人生を変えるライティング教室「天狼院ライティング・ゼミ」〜なぜ受講生が書いた記事が次々にバズを起こせるのか?賞を取れるのか?プロも通うのか?〜

記事:高橋 さやか(ライティング・ライブ東京会場)
 
 
24歳の頃にストレスで体調を崩してしまった。学生時代からの憧れの職業だった国産自動車ショールームの専属コンパニオンの仕事に就いて2年目のことだ。
 
疲れが全く取れず一つのことに悩むとドリルで穴を掘るように考え込んでしまい、心の悲鳴が体の痛みとなって現れていたが我慢をして出勤していた。
 
仕事が終わって帰宅途中に電車を降りてから家に帰るまでの道のりで泣くようになってしまった。
 
「これはおかしい」と思って本屋で健康に関する本を探して心の健康の特集をしている雑誌を見つけた。立ち読みをするつもりだった心の病の闘病記が掲載されていて気がついたら熟読してしまっていた。読みながら自分のことだと思い本屋の雑誌コーナーだということを忘れて大粒の涙をこぼしてしまった。
 
思い切って心療内科を受診したらうつ病と診断された。
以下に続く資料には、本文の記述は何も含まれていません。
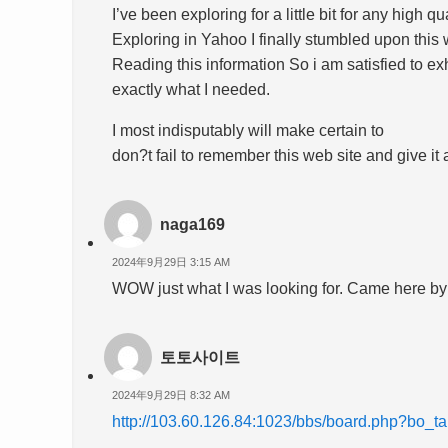
I’ve been exploring for a little bit for any high qu
Exploring in Yahoo I finally stumbled upon this 
Reading this information So i am satisfied to exhi
exactly what I needed.
I most indisputably will make certain to
don?t fail to remember this web site and give it 
naga169
2024年9月29日 3:15 AM
WOW just what I was looking for. Came here 
토토사이트
2024年9月29日 8:32 AM
http://103.60.126.84:1023/bbs/board.php?bo_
目の前が真っ暗になった。
 
死ぬ病気ではないがいつ治るか全く分からない。
 
死んでいるように生きていく人生なのだろうか
 
働けるのだろうか。
 
結婚や出産は難しいのだろうか。
 
色々な心配事が頭の中をぐるぐる回って、将来の希望が全く持てず愕然としてしまった。
 
仕事は契約社員だったので2年の任期満了まで残り5ヶ月だった。1ヶ月休職した後に復職したが元気だった頃の自分とは程遠く、退職までは出来る範囲の業務をこなして最終出勤日を迎えた。
 
退職後はアルバイトをしながらの闘病だった。体調が悪い時は自宅で眠って過ごした。朝起きると倦怠感で体が重く、着替えることすら出来ずにパジャマのまま1日を過ごした。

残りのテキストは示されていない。